Nathan Emerson, CEO of Propertymark, said: “Economic and political uncertainty will always influence confidence, but people continue to move because of changing jobs, growing families, retirement and other life events that cannot simply be put on hold indefinitely.
“Property professionals are continuing to see healthy levels of enquiries and viewings, but many buyers are taking longer to commit and are carrying out more research before making an offer. Confidence has softened rather than disappeared, making realistic pricing and expert local advice more important than ever.
“The figures also reinforce that there is no single national housing market. Conditions vary considerably from one area to another, and local agents play a vital role in helping buyers and sellers navigate changing market conditions and keep transactions progressing.”

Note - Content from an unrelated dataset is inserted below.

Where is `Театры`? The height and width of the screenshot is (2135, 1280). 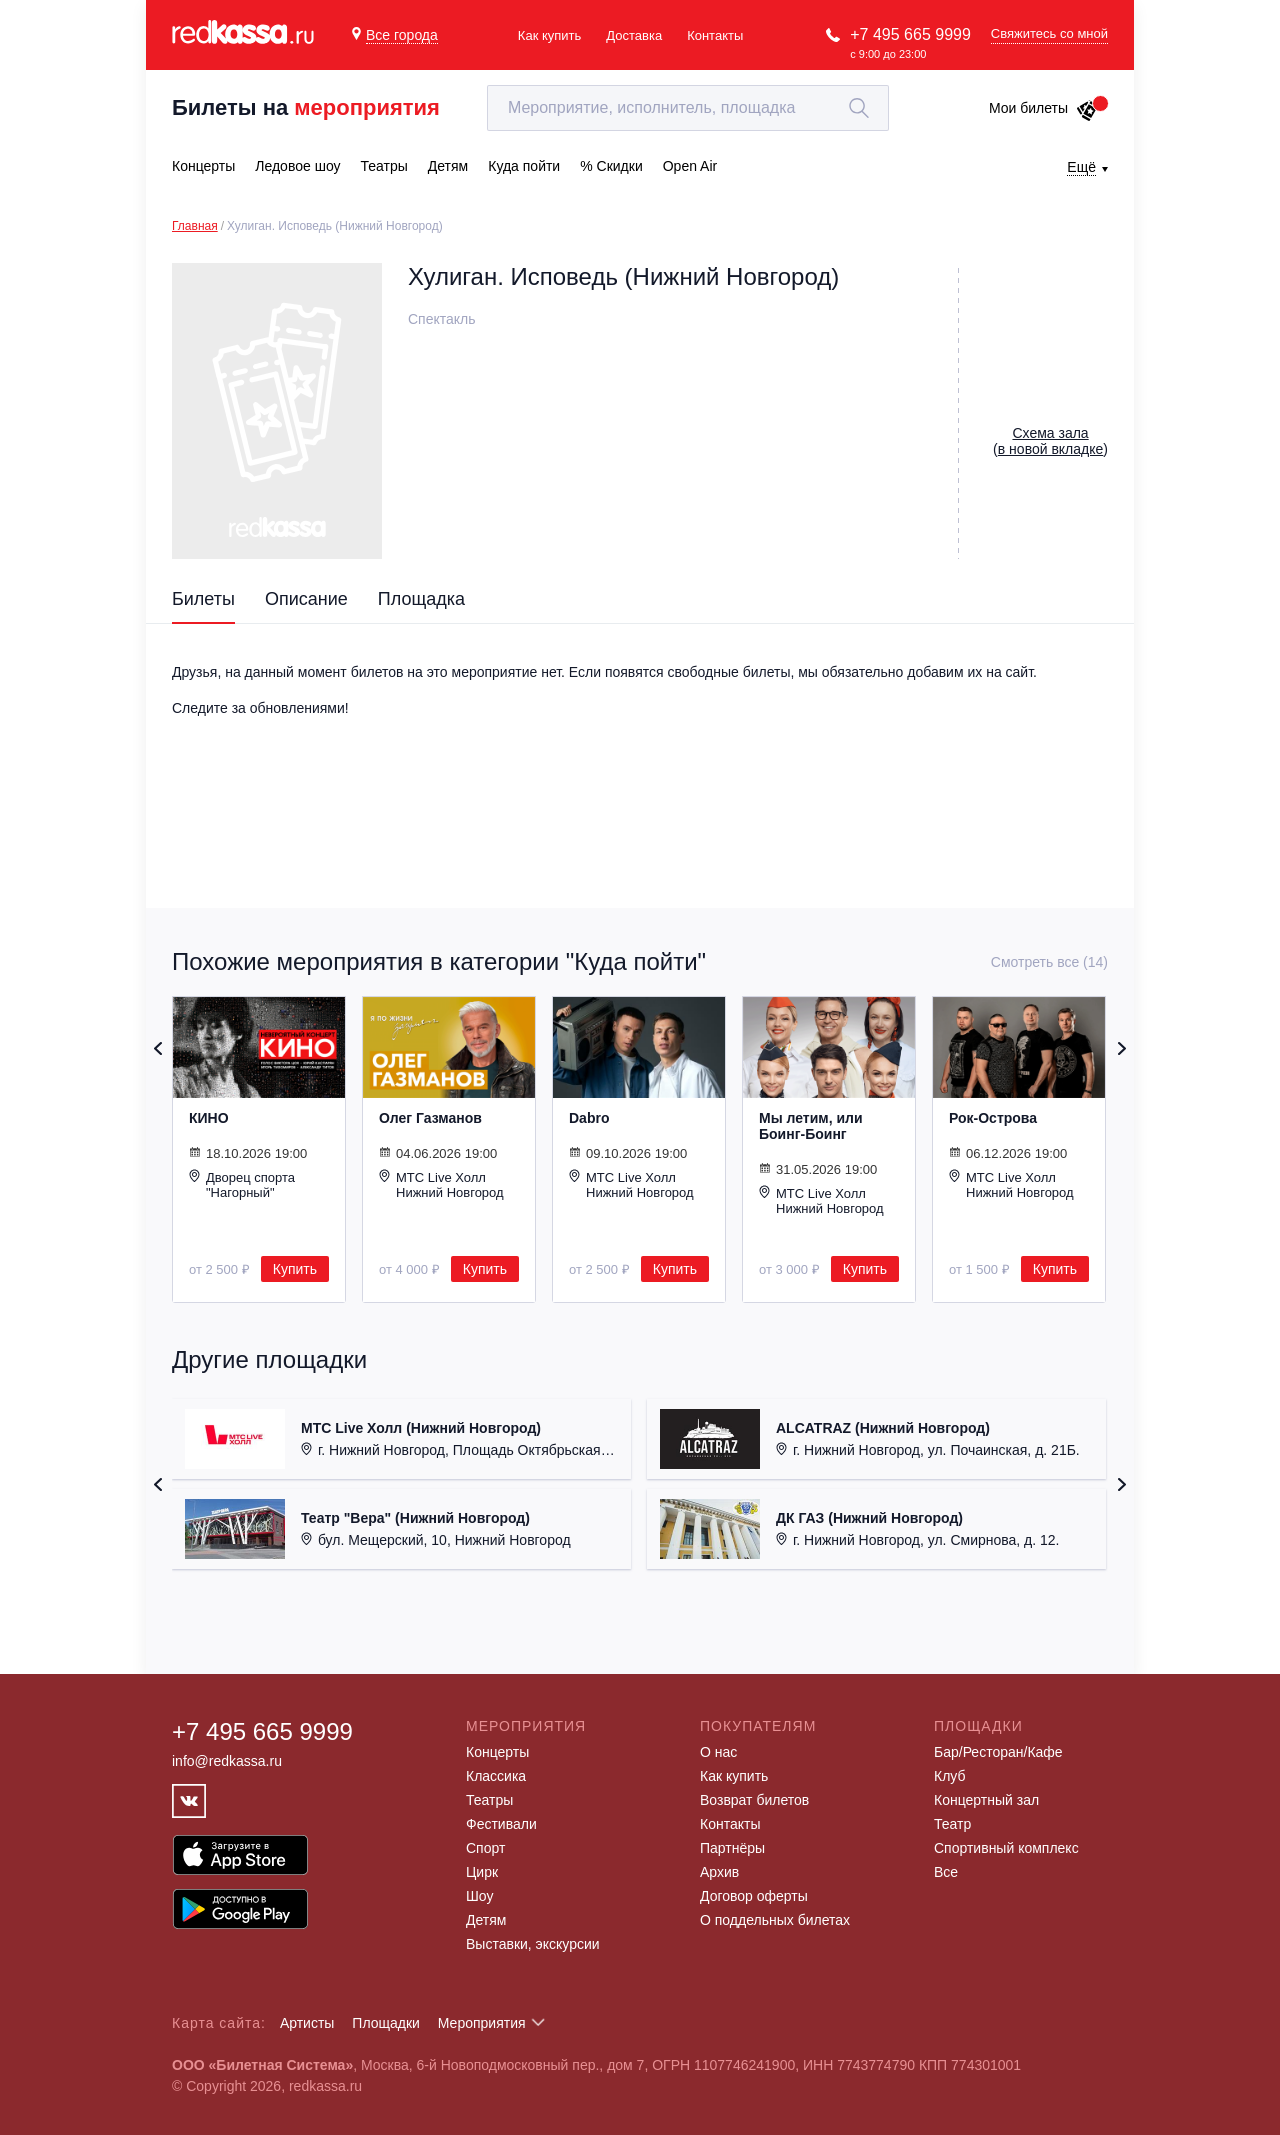 Театры is located at coordinates (489, 1800).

Jeremy Leaf, north London estate agent and a former RICS residential chairman, said: “A combination of too much property on the market across various price ranges, as well as continuing uncertainty about the protracted war in Iran and the subsequent impact on the economy, is proving lethal as far as homebuyer and seller confidence is concerned.
“Sales are taking much longer and it is proving increasingly difficult to generate commitment. However, the overwhelming majority of sales which have been agreed are proceeding, although inevitably more slowly and suffering relatively few price negotiations.
“This is likely to prove the ‘new normal’ at best, looking forward, particularly now that domestic political uncertainty is another factor to consider.”